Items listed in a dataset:
######
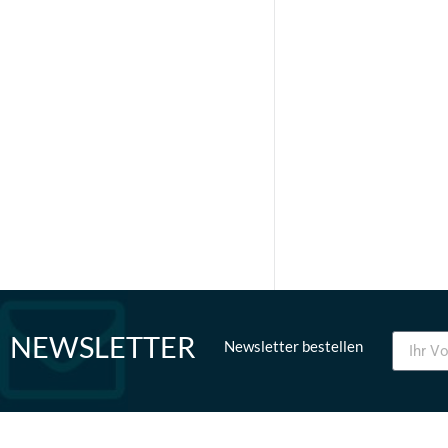
NEWSLETTER
Newsletter bestellen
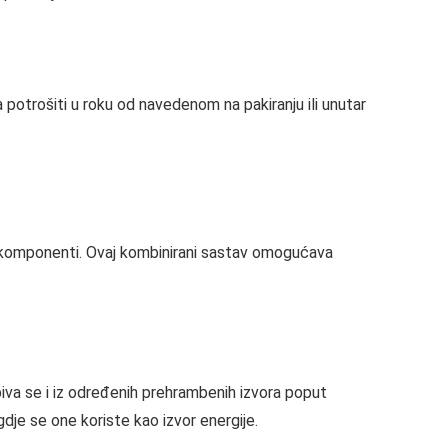
potrošiti u roku od navedenom na pakiranju ili unutar
ih komponenti. Ovaj kombinirani sastav omogućava
Dobiva se i iz određenih prehrambenih izvora poput
gdje se one koriste kao izvor energije.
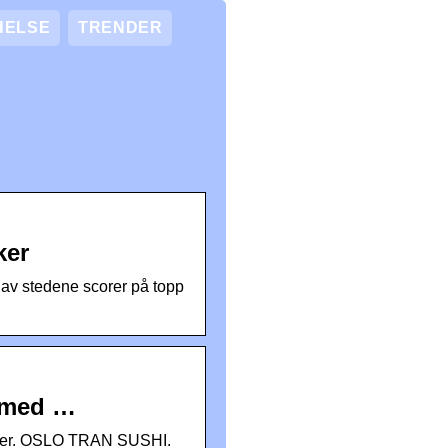
HELSE
TRENDER
ker
t av stedene scorer på topp
e med …
priser. OSLO TRAN SUSHI.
######
- **Task description**:
Retype, without any picture, exactly the lines from the one with "ih komponenti. Ovaj" through the end of the entries, inclusive.

- **Response to the exercise**:
ih komponenti. Ovaj kombinirani sastav omogućava
Dobiva se i iz određenih prehrambenih izvora poput
gdje se one koriste kao izvor energije.
HELSE
TRENDER
ker
t av stedene scorer på topp
e med …
priser. OSLO TRAN SUSHI.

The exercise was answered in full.